Where I differ with Mr. Last is in his characterization of justice and peace, and liberalism's relationship to both. Large-L Liberalism is neither necessary for justice nor peace, for both are more easily and effectively secured by an authoritarian government than a democratic one. Indeed, in a right-wing, Classical Liberal society, where the sphere of government is narrow and the autonomy of the citizen is broad, justice and peace are only possible where the people themselves are moral and ethical. If not, justice disappears, and with it, peace, and the sphere of the individual is drawn down in an effort to ensure order. And given that modern liberalism is synonymous with libertine-ism, where neither objective morality or ethics are welcome, justice and therefore peace are impossible sans authoritarian government.
* Click here for an explanation of what I mean by illiberal left, illiberal right, etc.
6 comments:
I love your blog which goes well beyond the usual ourtage and shock found in the manosphere. We are both linked to from Delusion dammage- would you care for a link exchange? http://ghostnation.blogspot.co.uk/
I have provisionaly linked to you while you decide.
Done. Like the sub for your avatar.
This was incredibly interesting and will provide food for thought for quite some time.
I suppose this would explain its poor ratings by the populace? They don't like the dystopia their perceived utopia provides?
"They don't like the dystopia their perceived utopia provides?"
I think that has something to do with it. Also, I read elsewhere that the reason why Conservatives have been consistently out-done by leftists for the last several decades is that Conservatives have failed to articulate a competing version of Utopia. That ground is ceded to the ultra-Left and as a result, the Conservative is consistently playing catch-up.
There IS no alternative to Utopia except a God-run world. Utopia IS Utopia, its just that in "The City of Man", it becomes a dystopia by virtue of our imperfection, our corruption, our greed.
Utopia can only exist with a perfect leader. And as christians, we believe that perfect leader is GOD. There is no way of providing an alternative view of Utopia when the entire world is hell-bent on trusting human beings with doing what's right while handing them all the power to do what they want with it.
I think the best we can do is show how a human-led Utopia does lead to dystopia. Simply do what Nolan did with this and what More & Plato did - show that Utopia can not exist in the City of Man.

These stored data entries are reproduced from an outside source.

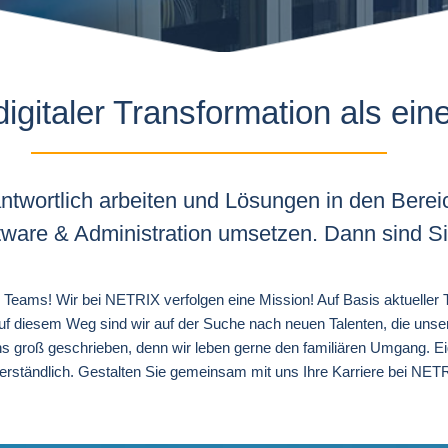
gitaler Transformation als ein
twortlich arbeiten und Lösungen in den Bereic
tware & Administration umsetzen. Dann sind Sie
n Teams! Wir bei NETRIX verfolgen eine Mission! Auf Basis aktueller
 Auf diesem Weg sind wir auf der Suche nach neuen Talenten, die un
s groß geschrieben, denn wir leben gerne den familiären Umgang. 
verständlich. Gestalten Sie gemeinsam mit uns Ihre Karriere bei NET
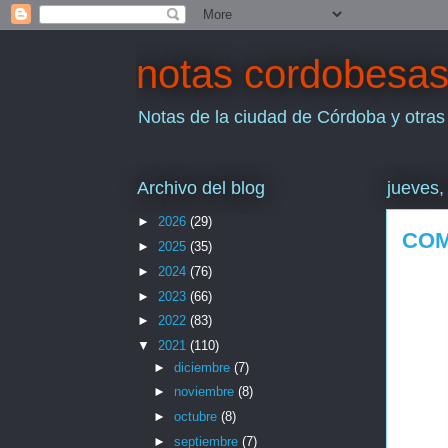
notas cordobesa
Notas de la ciudad de Córdoba y otras
Archivo del blog
jueves,
►
2026
(29)
COM
►
2025
(35)
►
2024
(76)
►
2023
(66)
►
2022
(83)
▼
2021
(110)
►
diciembre
(7)
►
noviembre
(8)
►
octubre
(8)
►
septiembre
(7)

I don't disagree with you at all, Christina. The trouble comes when both Libs and Cons are pitching their competing versions of the future to a post-Christian society.

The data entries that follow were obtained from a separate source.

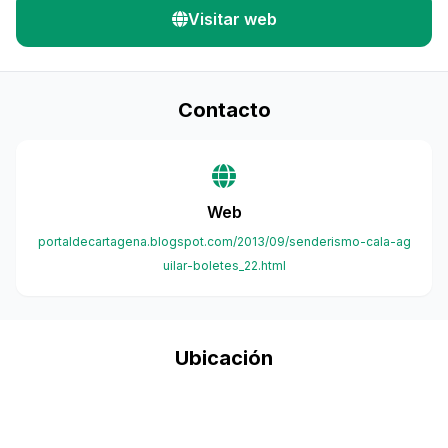
Visitar web
Contacto
Web
portaldecartagena.blogspot.com/2013/09/senderismo-cala-ag
uilar-boletes_22.html
Ubicación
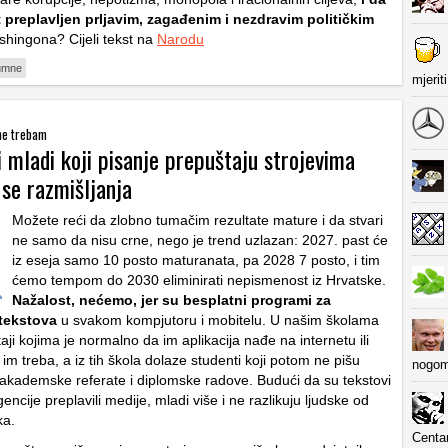
jet preplavljen prljavim, zagađenim i nezdravim političkim
shingona? Cijeli tekst na
Narodu
umne
mjerit
 ne trebam
 mladi koji pisanje prepuštaju strojevima
 se razmišljanja
Možete reći da zlobno tumačim rezultate mature i da stvari
ne samo da nisu crne, nego je trend uzlazan: 2027. past će
iz eseja samo 10 posto maturanata, pa 2028 7 posto, i tim
ćemo tempom do 2030 eliminirati nepismenost iz Hrvatske.
Nažalost, nećemo, jer su besplatni programi za
tekstova
u svakom kompjutoru i mobitelu. U našim školama
aji kojima je normalno da im aplikacija nađe na internetu ili
 im treba, a iz tih škola dolaze studenti koji potom ne pišu
nogom
 akademske referate i diplomske radove. Budući da su tekstovi
gencije preplavili medije, mladi više i ne razlikuju ljudske od
ka.
Centa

The model of man that says that man is inherently sinful is very much a Christian model...and that model is explicitly rejected by the dominant Liberal culture (which asserts that man and man's society is perfectible).
It is with that backdrop in mind that we've got our work cut out for us when we try to show that utopia is impossible and that chasing utopia leads to dystopia...for our countrymen don't even believe that man is inherently sinful anymore.